### Recorded data
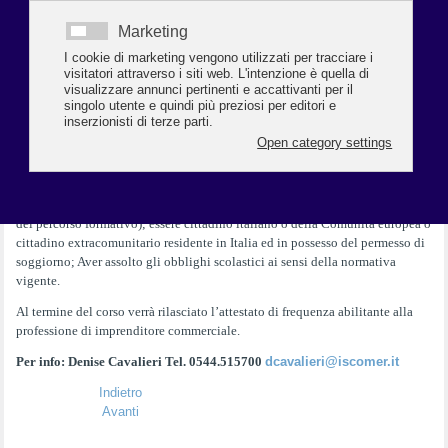
(L.R. n.14 del 26/7/2003-Dlgs.59/2010).
Il corso, organizzato da Iscom E.R. Ravenna e da Confcommercio Ravenna,
ha una durata di
100 ore e si svolgerà il martedì sera dalle ore 18.00 alle ore
22.00 e il mercoledì dalle 15.00 alle 19.00. Il corso sarà svolto per 20 ore
online e 80 ore in aula.
La quota di partecipazione è di € 602,00 esente IVA.
Iscrizioni online entro il 7 aprile 2024 su
www.iscomer.it
.
Requisiti d’accesso: maggiore età (da compiere al massimo entro il termine
del percorso formativo); essere cittadino italiano o della Comunità europea o
cittadino extracomunitario residente in Italia ed in possesso del permesso di
soggiorno; Aver assolto gli obblighi scolastici ai sensi della normativa
vigente.
Al termine del corso verrà rilasciato l’attestato di frequenza abilitante alla
professione di imprenditore commerciale.
Per info: Denise Cavalieri Tel. 0544.515700
dcavalieri@iscomer.it
Indietro
Avanti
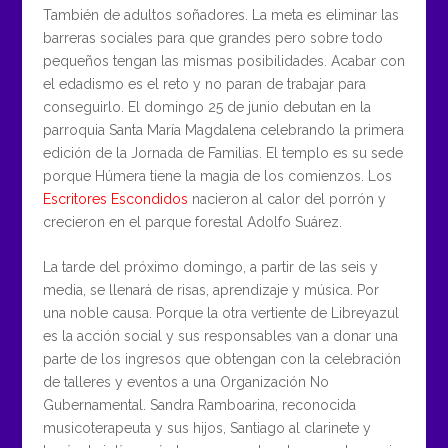
También de adultos soñadores. La meta es eliminar las
barreras sociales para que grandes pero sobre todo
pequeños tengan las mismas posibilidades. Acabar con
el edadismo es el reto y no paran de trabajar para
conseguirlo. El domingo 25 de junio debutan en la
parroquia Santa María Magdalena celebrando la primera
edición de la Jornada de Familias. El templo es su sede
porque Húmera tiene la magia de los comienzos. Los
Escritores Escondidos
nacieron al calor del porrón y
crecieron en el parque forestal Adolfo Suárez.
La tarde del próximo domingo, a partir de las seis y
media, se llenará de risas, aprendizaje y música. Por
una noble causa. Porque la otra vertiente de Libreyazul
es la acción social y sus responsables van a donar una
parte de los ingresos que obtengan con la celebración
de talleres y eventos a una Organización No
Gubernamental. Sandra Ramboarina, reconocida
musicoterapeuta y sus hijos, Santiago al clarinete y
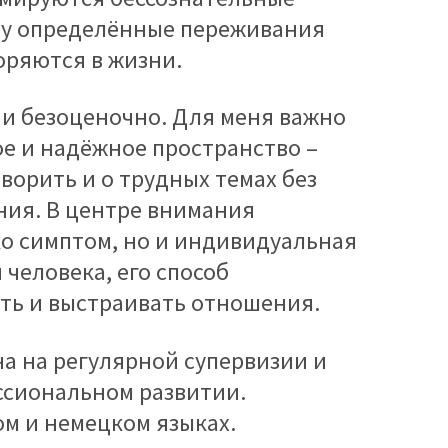
му определённые переживания
оряются в жизни.
 и безоценочно. Для меня важно
е и надёжное пространство –
оворить и о трудных темах без
ния. В центре внимания
ко симптом, но и индивидуальная
человека, его способ
ить и выстраивать отношения.
а на регулярной супервизии и
сиональном развитии.
ом и немецком языках.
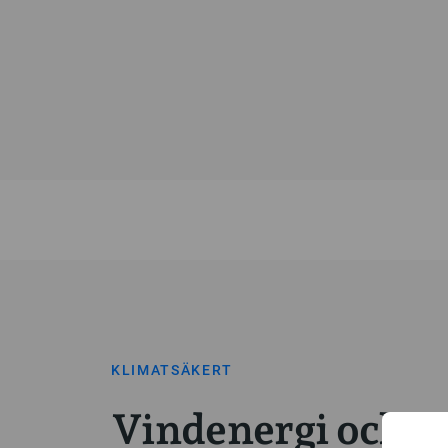
KLIMATSÄKERT
Vindenergi och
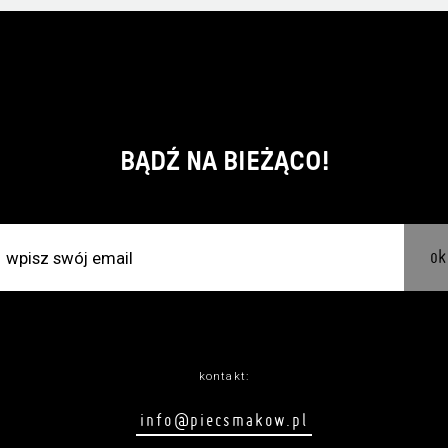
BĄDŹ NA BIEŻĄCO!
ok
kontakt:
info@piecsmakow.pl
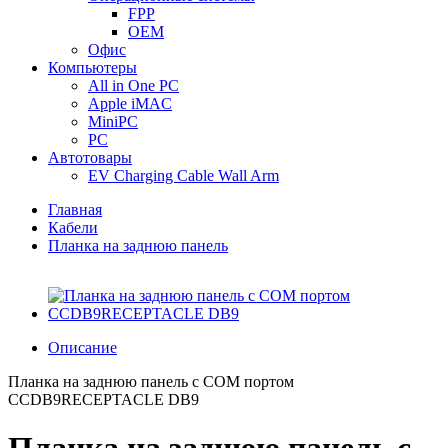
FPP
OEM
Офис
Компьютеры
All in One PC
Apple iMAC
MiniPC
PC
Автотовары
EV Charging Cable Wall Arm
Главная
Кабели
Планка на заднюю панель
Описание
Планка на заднюю панель с COM портом
CCDB9RECEPTACLE DB9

### Work to be completed
Please report the number of lines in this material holding the word "domingo", and add no other words.

### Task output
2